Гу Циньнян отказалась от услуг возницы из Цуйюньлоу. Прижимая к себе цинь, который был ей дороже жизни, она в одиночестве стояла в конце Аллеи Румян. Она смотрела на темноту и тишину, словно принадлежавшие другому миру. До ее ушей доносились лишь слабые отголоски смеха и пения иволг. Долго она стояла так, обнимая свой цинь…
Цай Тяо открыл глаза и долго молча смотрел на паука на белом пологе от москитов над кроватью. Лишь когда дверь тихо скрипнула, он проворно откинул одеяло и надел одежду, к которой все еще не привык.
Одежда была похожа на ту, что он помнил из прошлой жизни. Штаны были без резинки, широкие и длинные, достававшие почти до его тощей груди. По словам Люй Тао, это было сделано для того, чтобы защитить живот от холода и болезней, но ему казалось, что это просто для удобства завязывания шелкового пояса.
Штаны были широкими, носки — тоже. Хоть и великоваты, но очень удобные.
Штаны были широкими, и верхняя одежда — тоже. Это был халат с запахом направо (цзяолин южэнь). Надевать его было несложно, но вот завязывать тесемки он так и не научился. Много раз он затягивал их в мертвые узлы или завязывал криво, что выглядело очень некрасиво. Каждый раз Люй Тао приходилось помогать ему. Разозлившись, он тайком проделал в одежде несколько дырок. Маленькая служанка рассердилась, пожаловалась госпоже Су и хотела зашить их…
Дырки так и не зашили, и одеваться ему стало проще. Он просто просовывал узелки шелковых лент в соответствующие прорехи, используя их вместо пуговиц. Теперь ему не нужно было беспокоиться о том, что он снова затянет мертвый узел или обмочит штаны.
Боясь, что он простудится, поверх черной нижней одежды и белых штанов ему приходилось надевать белый бэйцзы с розовой отделкой. Люй Тао была очень довольна его видом, но ему самому это казалось нелепым, особенно маленькая шапочка на голове, которая ему не нравилась. Уж лучше бы он был лысым.
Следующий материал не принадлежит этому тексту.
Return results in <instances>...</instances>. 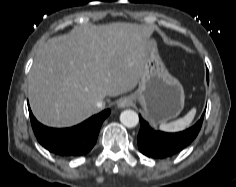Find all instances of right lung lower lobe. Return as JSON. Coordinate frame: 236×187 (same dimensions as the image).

Но как бы то ни было, они считали, что так и должно быть, и ему оставалось только смириться.
Люй Тао принесла таз с горячей водой, собираясь лично помочь ему умыться, чтобы он не облился. Это тоже его очень раздражало.
Одежда была слишком широкой, и закатать рукава было трудно. Шелковая ткань была гладкой, и стоило немного пошевелиться, как все развязывалось. Когда он спросил Люй Тао, нет ли у них одежды из простой ткани, она как-то странно отреагировала, не поняв его. Госпожа Су знала, о чем он говорит, но сказала, что хорошая белая хлопковая ткань (байде субу) дороже шелка, ее привозят на больших кораблях из далекой Даши Го.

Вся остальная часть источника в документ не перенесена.